Stored data entries:
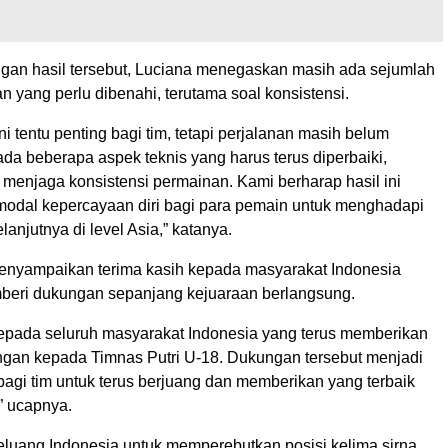
gan hasil tersebut, Luciana menegaskan masih ada sejumlah
 yang perlu dibenahi, terutama soal konsistensi.
 tentu penting bagi tim, tetapi perjalanan masih belum
ada beberapa aspek teknis yang harus terus diperbaiki,
 menjaga konsistensi permainan. Kami berharap hasil ini
modal kepercayaan diri bagi para pemain untuk menghadapi
lanjutnya di level Asia,” katanya.
enyampaikan terima kasih kepada masyarakat Indonesia
beri dukungan sepanjang kejuaraan berlangsung.
kepada seluruh masyarakat Indonesia yang terus memberikan
ngan kepada Timnas Putri U-18. Dukungan tersebut menjadi
bagi tim untuk terus berjuang dan memberikan yang terbaik
” ucapnya.
luang Indonesia untuk memperebutkan posisi kelima sirna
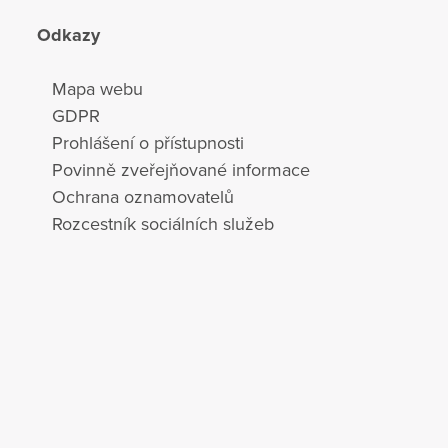
Odkazy
Mapa webu
GDPR
Prohlášení o přístupnosti
Povinně zveřejňované informace
Ochrana oznamovatelů
Rozcestník sociálních služeb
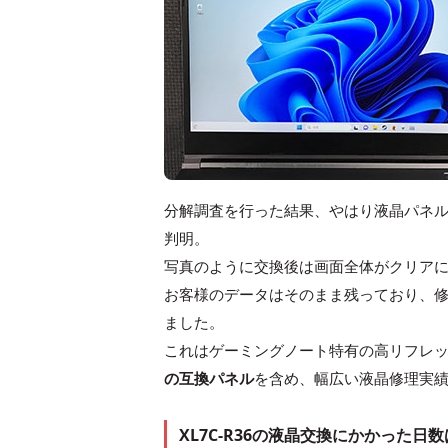
分解調査を行った結果、やはり液晶パネ
判明。
写真のように交換後は画面全体がクリア
お客様のデータはそのまま残っており、
ました。
これはゲーミングノート特有の高リフレッ
の互換パネル
を含め、幅広い液晶修理実
XL7C-R36の液晶交換にかかった日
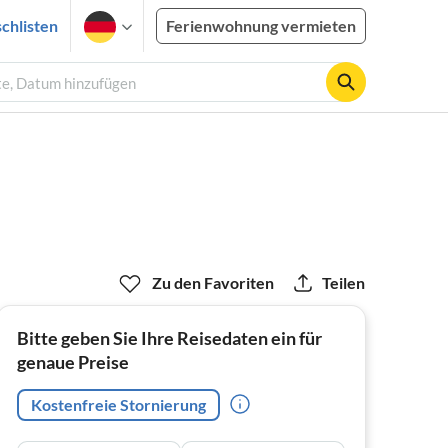
chlisten
Ferienwohnung vermieten
te, Datum hinzufügen
Zu den Favoriten
Teilen
Bitte geben Sie Ihre Reisedaten ein für
genaue Preise
Kostenfreie Stornierung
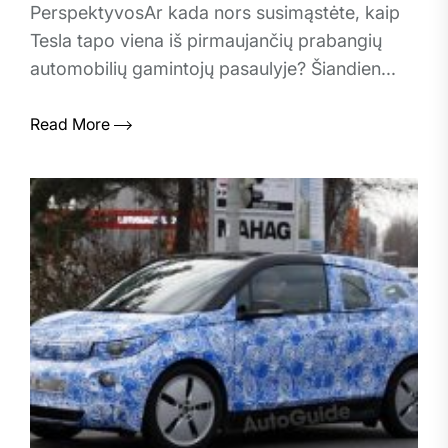
PerspektyvosAr kada nors susimąstėte, kaip
Tesla tapo viena iš pirmaujančių prabangių
automobilių gamintojų pasaulyje? Šiandien...
Read More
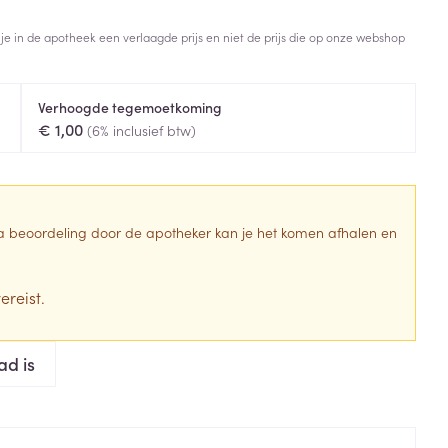
Toon meer
 je in de apotheek een verlaagde prijs en niet de prijs die op onze webshop
Diagnosetesten en
stress
Vlooien en teken
meetapparatuur
Oren
Mond en keel
Verhoogde tegemoetkoming
Alcoholtest
g
Oordopjes
Zuigtabletten
€ 1,00
(6% inclusief btw)
herapie -
Mond, muil of snavel
Bloeddrukmeter
ls
en -druppels
Oorreiniging
Spray - oplossing
Cholesteroltest
zen
Oordruppels
Hartslagmeter
ulpmiddelen
 Na beoordeling door de apotheker kan je het komen afhalen en
Toon meer
ereist.
erming
Hygiëne
Ergonomie
ad is
ning en -
Aambeien
s
Bad en douche
Ademhaling en zuurstof
je
Badkamer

Task to carry out = From the records above, copy only the lines starting with the line that holds "modal kepercayaan diri" and going on through the line that holds "kepada seluruh masyarakat", exactly as written.

Answer for the task =
modal kepercayaan diri bagi para pemain untuk menghadapi
lanjutnya di level Asia,” katanya.
enyampaikan terima kasih kepada masyarakat Indonesia
beri dukungan sepanjang kejuaraan berlangsung.
kepada seluruh masyarakat Indonesia yang terus memberikan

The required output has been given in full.